Russland

Russland: Apple klagt gegen Geldstrafe der Antimonopolbehörde

Apple will gegen eine von der russischen Antimonopolbehörde verhängte Geldstrafe vor Gericht ziehen. Der US-Techkonzern legte Widerspruch bei einem Gericht in Moskau ein und argumentiert, dass die Entscheidung der Behörde regelwidrig gewesen sei.
Russland: Apple klagt gegen Geldstrafe der AntimonopolbehördeQuelle: Reuters © Stephen Lam

Der US-Technologieriese Apple hat vor einem Moskauer Gericht Widerspruch gegen eine Geldstrafe eingereicht, die ihm von der russischen Antimonopolbehörde auferlegt worden war. Vergangenen Monat hatte das Amt Apple zur Zahlung von zwölf Millionen US-Dollar verurteilt, da das Unternehmen die Kontrolle über seinen App-Store missbraucht haben soll.

Am 21. Juni soll in dem Fall eine vorläufige Anhörung stattfinden. Das Anwaltsteam vertritt hierbei die Meinung, dass die verhängte Geldstrafe regelwidrig sei.

Ende April gab die russische Antimonopolbehörde ihre Entscheidung bekannt, gegen Apple eine Geldstrafe in Höhe von zwölf Millionen US-Dollar (906 Millionen Rubel) zu verhängen, da das Unternehmen gegen Wettbewerbsprinzipien verstoßen habe. Der Fall wurde im Jahr 2019 von Kaspersky Lab, einem russischen Cybersecurity- und Antiviren-Anbieter mit Hauptsitz in Moskau, eingeleitet. Das russische Unternehmen beklagte, Apple habe die Kinderschutz-App Kaspersky Safe Kids eingeschränkt.
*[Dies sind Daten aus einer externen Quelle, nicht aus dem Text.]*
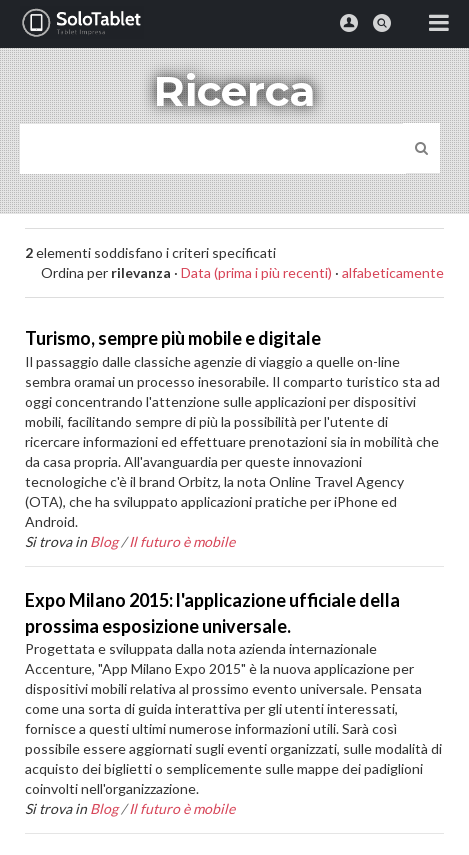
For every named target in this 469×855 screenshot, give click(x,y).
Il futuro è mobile (182, 541)
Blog (104, 541)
Der US-amerikanische Techkonzern wurde im vergangenen August im Sinne der Klage für schuldig befunden. Zusätzlich zu einer Geldstrafe ordneten die Kartellwächter an, dass Apple die Beschränkung von Drittentwicklern in seinem App Store einstellen muss.

Im vergangenen Jahr hatte die russische Antimonopolbehörde in einer Stellungnahme Apple vorgeworfen, seine marktbeherrschende Stellung zu missbrauchen. Der stellvertretende Leiter der Behörde Alexei Dozenko erklärte:

"Der Zugang zum App Store ist die einzige Möglichkeit für Anwendungsentwickler, ihre Produkte auf dem iOS-Betriebssystem zu vertreiben. Es ist extrem wichtig, nicht-diskriminierende Bedingungen für den Marktzugang zu schaffen, um den Wettbewerb zu gewährleisten."

Auch Pawel Durow, der aus Russland stammende Entwickler der Messaging-App Telegram, kritisierte die Situation. Im vergangenen Sommer behauptete Durow auf Twitter, dass die Regulierungsbehörden bei kartellrechtlichen Fragen im Technologiebereich ein Auge zuzudrücken würden. Er stellte fest:

"Apple und Google erheben eine irrsinnige Umsatzbeteiligung von 30 Prozent auf alle digitalen Güter, die auf jedem Mobiltelefon der Welt verkauft werden. Im Ergebnis zahlen die Nutzer höhere Preise, Start-ups und ganze Industrien werden zerstört oder entstehen erst gar nicht."

"Die Regulierungsbehörden haben diese Absurdität zehn Jahre lang ignoriert."